A severidade deste inverno árido não tem precedentes desde que as observações começaram há quatro décadas, enquanto dezembro marca tradicionalmente o início da queda de neve na região. Os cumes embranqueceram brevemente dois meses depois, nas últimas horas, mas estes flocos não compensarão o défice, especialmente porque se espera um regresso ao tempo seco.

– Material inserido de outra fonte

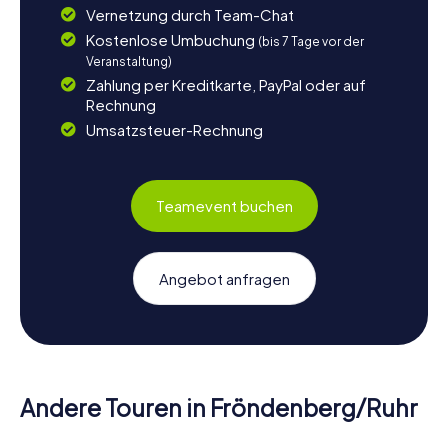
Vernetzung durch Team-Chat
Kostenlose Umbuchung
(bis 7 Tage vor der
Veranstaltung)
Zahlung per Kreditkarte, PayPal oder auf
Rechnung
Umsatzsteuer-Rechnung
Teamevent buchen
Angebot anfragen
Andere Touren in Fröndenberg/Ruhr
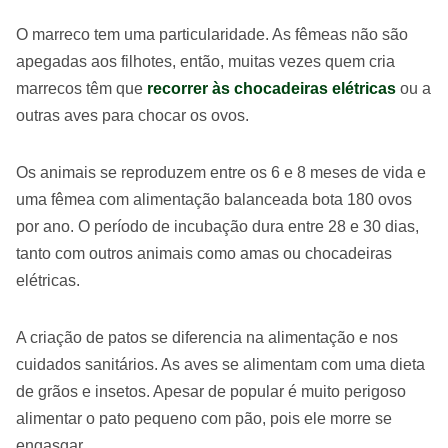
O marreco tem uma particularidade. As fêmeas não são
apegadas aos filhotes, então, muitas vezes quem cria
marrecos têm que
recorrer às chocadeiras elétricas
ou a
outras aves para chocar os ovos.
Os animais se reproduzem entre os 6 e 8 meses de vida e
uma fêmea com alimentação balanceada bota 180 ovos
por ano. O período de incubação dura entre 28 e 30 dias,
tanto com outros animais como amas ou chocadeiras
elétricas.
A criação de patos se diferencia na alimentação e nos
cuidados sanitários. As aves se alimentam com uma dieta
de grãos e insetos. Apesar de popular é muito perigoso
alimentar o pato pequeno com pão, pois ele morre se
engasgar.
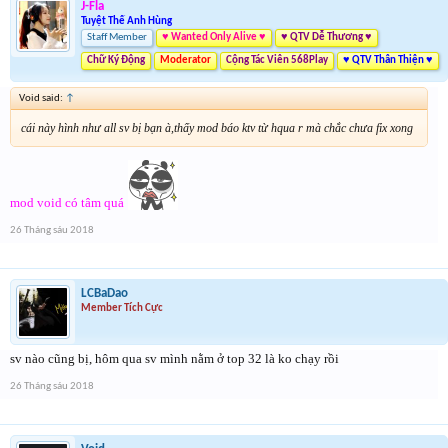
J-Fla
Tuyệt Thế Anh Hùng
Staff Member
♥ Wanted Only Alive ♥
♥ QTV Dễ Thương ♥
Chữ Ký Động
Moderator
Cộng Tác Viên 568Play
♥ QTV Thân Thiện ♥
Void said:
↑
cái này hình như all sv bị bạn à,thấy mod báo ktv từ hqua r mà chắc chưa fix xong
mod void có tâm quá
26 Tháng sáu 2018
LCBaDao
Member Tích Cực
sv nào cũng bị, hôm qua sv mình nằm ở top 32 là ko chạy rồi
26 Tháng sáu 2018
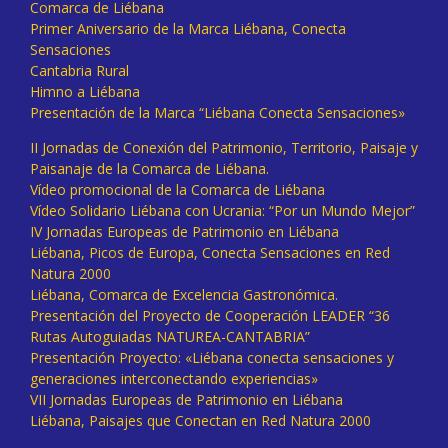
Comarca de Liébana
Primer Aniversario de la Marca Liébana, Conecta
Sensaciones
Cantabria Rural
Himno a Liébana
Presentación de la Marca “Liébana Conecta Sensaciones»
II Jornadas de Conexión del Patrimonio, Territorio, Paisaje y
Paisanaje de la Comarca de Liébana.
Vídeo promocional de la Comarca de Liébana
Vídeo Solidario Liébana con Ucrania: “Por un Mundo Mejor”
IV Jornadas Europeas de Patrimonio en Liébana
Liébana, Picos de Europa, Conecta Sensaciones en Red
Natura 2000
Liébana, Comarca de Excelencia Gastronómica.
Presentación del Proyecto de Cooperación LEADER “36
Rutas Autoguiadas NATUREA-CANTABRIA”
Presentación Proyecto: «Liébana conecta sensaciones y
generaciones interconectando experiencias»
VII Jornadas Europeas de Patrimonio en Liébana
Liébana, Paisajes que Conectan en Red Natura 2000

Toda a faixa Hindu Kush-Himalaia, que abrange oito países (Índia, China, Nepal, Butão, Paquistão, Afeganistão, Birmânia, Bangladesh), sofre de uma alarmante falta de neve, vital para zonas de grande altitude como Zanskar e Ladakh, sujeitas a um regime de chuvas muito frugal. Estes territórios sobrevivem graças aos glaciares e às neves acumuladas durante o inverno, reservatórios naturais que escoam gradualmente na primavera e no verão, abastecendo aldeias, redes fluviais e campos. Todo um ecossistema está ameaçado, incluindo plantas medicinais raras, pomares e pastorícia; a região está entre os últimos pastores nômades de iaques e cabras.